*GOAL OF THE EXERCISE*: Within the records, find every line that includes the word "fidélité" and copy it.

Data items:

↓

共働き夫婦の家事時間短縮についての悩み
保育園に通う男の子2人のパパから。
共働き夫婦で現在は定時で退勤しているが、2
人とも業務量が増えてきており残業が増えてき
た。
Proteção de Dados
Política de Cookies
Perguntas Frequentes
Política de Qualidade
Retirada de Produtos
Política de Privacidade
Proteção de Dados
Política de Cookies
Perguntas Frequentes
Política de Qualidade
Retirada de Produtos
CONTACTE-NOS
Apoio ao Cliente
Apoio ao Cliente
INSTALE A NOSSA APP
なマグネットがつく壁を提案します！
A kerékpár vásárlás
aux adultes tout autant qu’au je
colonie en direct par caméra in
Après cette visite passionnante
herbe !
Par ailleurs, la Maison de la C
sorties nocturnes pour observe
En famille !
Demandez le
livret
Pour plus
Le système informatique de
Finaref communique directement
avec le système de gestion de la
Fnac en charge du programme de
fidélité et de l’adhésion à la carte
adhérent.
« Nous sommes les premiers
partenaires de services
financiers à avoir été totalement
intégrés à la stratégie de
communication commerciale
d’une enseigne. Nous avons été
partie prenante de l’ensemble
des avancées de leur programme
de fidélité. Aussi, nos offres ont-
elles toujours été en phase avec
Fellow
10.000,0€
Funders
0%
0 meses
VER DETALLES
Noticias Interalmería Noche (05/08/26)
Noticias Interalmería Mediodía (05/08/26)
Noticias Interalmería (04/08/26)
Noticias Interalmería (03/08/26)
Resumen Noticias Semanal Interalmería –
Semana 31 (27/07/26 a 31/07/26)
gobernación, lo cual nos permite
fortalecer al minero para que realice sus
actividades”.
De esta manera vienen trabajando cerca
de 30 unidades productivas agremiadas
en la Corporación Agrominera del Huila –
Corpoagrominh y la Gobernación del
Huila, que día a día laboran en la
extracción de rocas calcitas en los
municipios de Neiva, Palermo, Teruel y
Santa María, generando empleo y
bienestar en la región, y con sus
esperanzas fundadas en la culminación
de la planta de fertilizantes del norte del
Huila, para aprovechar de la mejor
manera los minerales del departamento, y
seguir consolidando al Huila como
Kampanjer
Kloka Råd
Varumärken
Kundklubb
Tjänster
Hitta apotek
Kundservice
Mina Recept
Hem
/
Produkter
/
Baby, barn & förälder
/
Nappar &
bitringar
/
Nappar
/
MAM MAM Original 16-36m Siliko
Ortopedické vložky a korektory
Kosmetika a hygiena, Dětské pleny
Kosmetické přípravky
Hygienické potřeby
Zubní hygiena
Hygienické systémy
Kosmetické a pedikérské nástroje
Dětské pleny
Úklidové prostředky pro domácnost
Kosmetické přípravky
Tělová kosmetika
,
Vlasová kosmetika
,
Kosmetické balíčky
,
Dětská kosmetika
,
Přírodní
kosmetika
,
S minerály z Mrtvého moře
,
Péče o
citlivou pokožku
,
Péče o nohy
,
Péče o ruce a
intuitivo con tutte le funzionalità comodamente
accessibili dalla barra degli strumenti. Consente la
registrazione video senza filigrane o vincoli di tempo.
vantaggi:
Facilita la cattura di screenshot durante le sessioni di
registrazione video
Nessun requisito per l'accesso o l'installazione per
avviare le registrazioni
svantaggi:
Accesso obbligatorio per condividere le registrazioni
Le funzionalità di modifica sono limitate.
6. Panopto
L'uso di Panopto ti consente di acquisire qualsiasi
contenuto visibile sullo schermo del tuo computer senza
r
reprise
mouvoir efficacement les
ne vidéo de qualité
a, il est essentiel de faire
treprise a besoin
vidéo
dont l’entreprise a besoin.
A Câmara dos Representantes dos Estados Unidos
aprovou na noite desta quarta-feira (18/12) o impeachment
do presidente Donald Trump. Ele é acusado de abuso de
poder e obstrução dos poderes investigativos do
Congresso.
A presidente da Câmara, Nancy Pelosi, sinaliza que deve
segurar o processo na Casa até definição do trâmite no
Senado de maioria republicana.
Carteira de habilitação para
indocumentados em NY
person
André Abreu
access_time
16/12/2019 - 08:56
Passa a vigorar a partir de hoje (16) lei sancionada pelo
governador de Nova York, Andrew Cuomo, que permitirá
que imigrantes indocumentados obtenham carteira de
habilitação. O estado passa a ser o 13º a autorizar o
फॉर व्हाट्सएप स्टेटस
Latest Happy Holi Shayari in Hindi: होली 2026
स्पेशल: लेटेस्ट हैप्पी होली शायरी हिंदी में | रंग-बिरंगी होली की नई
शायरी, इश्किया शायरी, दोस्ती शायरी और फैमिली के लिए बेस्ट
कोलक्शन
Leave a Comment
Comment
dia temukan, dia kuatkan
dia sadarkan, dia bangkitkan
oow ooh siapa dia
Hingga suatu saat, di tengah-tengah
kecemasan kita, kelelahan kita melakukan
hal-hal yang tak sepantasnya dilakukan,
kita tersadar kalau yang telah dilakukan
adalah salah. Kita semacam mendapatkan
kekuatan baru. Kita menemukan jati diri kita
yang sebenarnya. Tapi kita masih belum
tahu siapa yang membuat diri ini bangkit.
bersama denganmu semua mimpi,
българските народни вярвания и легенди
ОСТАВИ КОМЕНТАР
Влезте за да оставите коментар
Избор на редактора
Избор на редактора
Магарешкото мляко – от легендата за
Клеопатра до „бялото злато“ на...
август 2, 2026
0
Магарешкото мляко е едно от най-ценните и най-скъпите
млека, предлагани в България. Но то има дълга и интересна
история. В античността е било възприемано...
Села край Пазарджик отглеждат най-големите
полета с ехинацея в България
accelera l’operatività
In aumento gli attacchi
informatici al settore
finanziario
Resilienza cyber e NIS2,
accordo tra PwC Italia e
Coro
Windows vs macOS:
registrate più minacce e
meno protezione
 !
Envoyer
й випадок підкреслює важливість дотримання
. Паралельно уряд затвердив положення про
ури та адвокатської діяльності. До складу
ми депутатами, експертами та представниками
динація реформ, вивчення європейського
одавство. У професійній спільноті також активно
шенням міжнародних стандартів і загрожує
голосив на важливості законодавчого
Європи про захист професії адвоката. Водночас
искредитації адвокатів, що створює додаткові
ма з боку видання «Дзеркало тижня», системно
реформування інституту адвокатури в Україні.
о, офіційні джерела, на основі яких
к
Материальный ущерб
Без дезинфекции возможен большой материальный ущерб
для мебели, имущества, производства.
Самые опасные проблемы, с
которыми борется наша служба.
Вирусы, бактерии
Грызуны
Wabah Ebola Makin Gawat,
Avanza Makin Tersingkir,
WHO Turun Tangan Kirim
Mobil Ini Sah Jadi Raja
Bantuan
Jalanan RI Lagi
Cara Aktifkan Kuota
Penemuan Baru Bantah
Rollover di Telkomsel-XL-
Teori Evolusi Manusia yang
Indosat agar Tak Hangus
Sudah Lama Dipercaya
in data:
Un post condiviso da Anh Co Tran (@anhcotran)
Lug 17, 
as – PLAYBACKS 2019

↑

*ANSWER SECTION*:
fidélité et de l’adhésion à la carte
de fidélité. Aussi, nos offres ont-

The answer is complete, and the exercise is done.